Your answer must consist of the lines running from the one that holds "禮品紅提供專業的錦旗客製化服務，讓您的表彰與祝" to the end of the data, copied exactly.
── GIVEN ENTRIES
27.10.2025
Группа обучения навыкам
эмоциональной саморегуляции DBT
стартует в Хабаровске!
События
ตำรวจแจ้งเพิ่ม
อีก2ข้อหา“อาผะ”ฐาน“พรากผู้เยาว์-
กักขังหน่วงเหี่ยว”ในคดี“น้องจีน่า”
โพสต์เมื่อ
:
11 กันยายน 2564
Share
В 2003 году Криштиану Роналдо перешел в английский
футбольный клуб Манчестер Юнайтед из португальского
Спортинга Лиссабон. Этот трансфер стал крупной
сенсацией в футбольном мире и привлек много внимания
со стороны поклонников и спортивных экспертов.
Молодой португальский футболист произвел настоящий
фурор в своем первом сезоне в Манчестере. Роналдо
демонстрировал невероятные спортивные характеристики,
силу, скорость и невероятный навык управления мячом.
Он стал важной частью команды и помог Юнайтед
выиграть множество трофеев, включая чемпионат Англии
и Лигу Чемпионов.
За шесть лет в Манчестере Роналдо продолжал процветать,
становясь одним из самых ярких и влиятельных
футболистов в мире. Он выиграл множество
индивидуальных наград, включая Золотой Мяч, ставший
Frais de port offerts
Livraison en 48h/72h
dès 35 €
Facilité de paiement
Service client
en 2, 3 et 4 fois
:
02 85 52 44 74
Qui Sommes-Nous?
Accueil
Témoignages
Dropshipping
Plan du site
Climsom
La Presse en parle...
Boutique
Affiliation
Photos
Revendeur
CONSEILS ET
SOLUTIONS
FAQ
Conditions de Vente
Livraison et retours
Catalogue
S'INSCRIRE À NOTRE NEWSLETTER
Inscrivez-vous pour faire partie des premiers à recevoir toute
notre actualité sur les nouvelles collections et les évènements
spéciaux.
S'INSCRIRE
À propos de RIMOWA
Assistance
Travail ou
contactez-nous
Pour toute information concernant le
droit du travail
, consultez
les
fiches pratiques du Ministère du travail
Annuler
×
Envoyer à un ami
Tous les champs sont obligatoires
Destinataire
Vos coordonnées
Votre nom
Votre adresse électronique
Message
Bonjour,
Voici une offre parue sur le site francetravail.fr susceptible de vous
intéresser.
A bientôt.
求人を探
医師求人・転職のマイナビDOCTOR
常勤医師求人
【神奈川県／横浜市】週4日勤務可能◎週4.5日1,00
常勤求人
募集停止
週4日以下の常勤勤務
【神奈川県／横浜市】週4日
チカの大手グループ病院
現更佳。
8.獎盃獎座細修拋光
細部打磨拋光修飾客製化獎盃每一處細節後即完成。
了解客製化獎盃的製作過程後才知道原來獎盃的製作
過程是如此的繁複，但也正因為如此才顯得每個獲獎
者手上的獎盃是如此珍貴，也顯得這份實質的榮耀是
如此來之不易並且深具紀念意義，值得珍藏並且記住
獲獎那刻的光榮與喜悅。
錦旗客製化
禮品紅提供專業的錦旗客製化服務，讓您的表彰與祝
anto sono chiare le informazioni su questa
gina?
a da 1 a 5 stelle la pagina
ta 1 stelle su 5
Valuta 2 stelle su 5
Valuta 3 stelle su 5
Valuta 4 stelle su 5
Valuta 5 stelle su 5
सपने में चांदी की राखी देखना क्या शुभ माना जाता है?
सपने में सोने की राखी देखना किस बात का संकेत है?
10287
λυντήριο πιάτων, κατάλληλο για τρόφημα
────
_RESPONSE TO THE EXERCISE_
禮品紅提供專業的錦旗客製化服務，讓您的表彰與祝
anto sono chiare le informazioni su questa
gina?
a da 1 a 5 stelle la pagina
ta 1 stelle su 5
Valuta 2 stelle su 5
Valuta 3 stelle su 5
Valuta 4 stelle su 5
Valuta 5 stelle su 5
सपने में चांदी की राखी देखना क्या शुभ माना जाता है?
सपने में सोने की राखी देखना किस बात का संकेत है?
10287
λυντήριο πιάτων, κατάλληλο για τρόφημα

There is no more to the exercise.